Benbassat, Carlos1,3; Koren, Shlomit 1,3; Steinshneider, Miriam1,3; Or, Karen 1; Kummer, Esther 1; Muallem Kalmovich, Limor2,3
1 Endocrine Institute, Assaf Harofeh Medical Center, Zerifin, Israel
2 Department of ENT, Assaf Harofeh Medical Center, Zerifin, Israel
3 Sackler Faculty of Medicine, Tel-Aviv University, Tel-Aviv, Israel
Background: New thyroid nodules ATA guidelines recommend considering hemithyroidectomy in PTC tumors < 4 cm. We sought to investigate physicians practice in light of those guidelines.
Methods: A questionnaire was e-mailed to endocrinologists and ENT surgeons including demographic data and an index case: A 26 y.o women with a 3 cm Bethesda 3 nodule.

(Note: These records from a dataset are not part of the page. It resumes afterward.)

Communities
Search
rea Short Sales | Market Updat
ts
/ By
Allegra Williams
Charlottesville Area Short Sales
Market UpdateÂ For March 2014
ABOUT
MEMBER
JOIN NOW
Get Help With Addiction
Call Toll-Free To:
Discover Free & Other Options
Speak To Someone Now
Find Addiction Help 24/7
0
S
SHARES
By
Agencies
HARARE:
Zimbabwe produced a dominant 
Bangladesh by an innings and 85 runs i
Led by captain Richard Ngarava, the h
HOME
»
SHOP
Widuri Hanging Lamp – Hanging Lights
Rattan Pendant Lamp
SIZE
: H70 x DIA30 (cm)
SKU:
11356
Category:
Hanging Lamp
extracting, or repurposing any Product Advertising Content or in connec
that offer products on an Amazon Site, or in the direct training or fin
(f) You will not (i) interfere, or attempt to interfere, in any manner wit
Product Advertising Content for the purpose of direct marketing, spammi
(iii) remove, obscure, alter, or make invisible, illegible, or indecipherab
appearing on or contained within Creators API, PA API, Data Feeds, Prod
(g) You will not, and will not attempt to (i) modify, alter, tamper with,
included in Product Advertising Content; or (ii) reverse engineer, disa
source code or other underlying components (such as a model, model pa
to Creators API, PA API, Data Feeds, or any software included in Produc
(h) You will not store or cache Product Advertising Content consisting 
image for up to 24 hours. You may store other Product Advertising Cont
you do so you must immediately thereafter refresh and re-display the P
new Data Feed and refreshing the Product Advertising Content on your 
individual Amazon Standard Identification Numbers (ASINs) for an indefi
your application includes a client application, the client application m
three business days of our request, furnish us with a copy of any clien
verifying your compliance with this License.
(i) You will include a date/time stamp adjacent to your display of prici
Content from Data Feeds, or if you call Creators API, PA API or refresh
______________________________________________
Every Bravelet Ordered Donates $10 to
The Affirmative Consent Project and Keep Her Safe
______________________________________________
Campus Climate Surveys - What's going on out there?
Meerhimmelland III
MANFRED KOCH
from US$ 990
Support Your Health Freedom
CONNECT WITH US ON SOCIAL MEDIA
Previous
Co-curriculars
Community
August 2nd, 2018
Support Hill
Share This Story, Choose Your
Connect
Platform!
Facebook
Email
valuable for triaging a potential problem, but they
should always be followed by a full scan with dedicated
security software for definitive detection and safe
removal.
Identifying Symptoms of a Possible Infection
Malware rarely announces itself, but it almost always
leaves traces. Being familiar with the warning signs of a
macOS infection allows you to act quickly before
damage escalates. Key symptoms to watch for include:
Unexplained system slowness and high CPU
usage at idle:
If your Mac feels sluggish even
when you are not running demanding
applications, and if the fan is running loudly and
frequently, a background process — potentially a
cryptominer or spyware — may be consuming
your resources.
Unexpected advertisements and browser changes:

Results: Response rate was 62% (134/216), 93 endocrinologists, 41 surgeons. 46.2% would repeat FNA, 24.6% would order molecular analysis and 22.4% would refer to surgery. Should repeated FNA remain B3, 49% would proceed to surgery. If FNA was B6, 58.5% would operate (TT) ,41.5% hemithyroidectomy (HT). In pathologically confirmed PTC, 41.6 % would recommend completion, followed by RAI (65.4%). While 53% would recommend HT for tumors < 4 cm, 35% would recommend TT > 2 cm. Variables favoring TT were family history (89%) and irradiation exposure (95%). Only 17% and 25% would prefer TT in the presence of small benign contralateral tumor or Hashimoto. In patients with normal US and undetectable Tg 1y after TT and RAI, 63% would perform Tg stimulation but only 12% would do iodine scan. For two LNs (13 and 9 mm) recurrence after TT and RAI, 56% would reoperate. Main differences between endocrinologists and ENT: iodine after completion thyroidectomy (9.3 vs 25.7%), HT for 4 cm tumor (52 vs 46%) and impact of Hashimoto and age (18 vs 37% and 18 vs 36%, respectively).
Conclusion: Despite new ATA guidelines, the approach to < 4 cm monofocal low risk PTC remains controversial.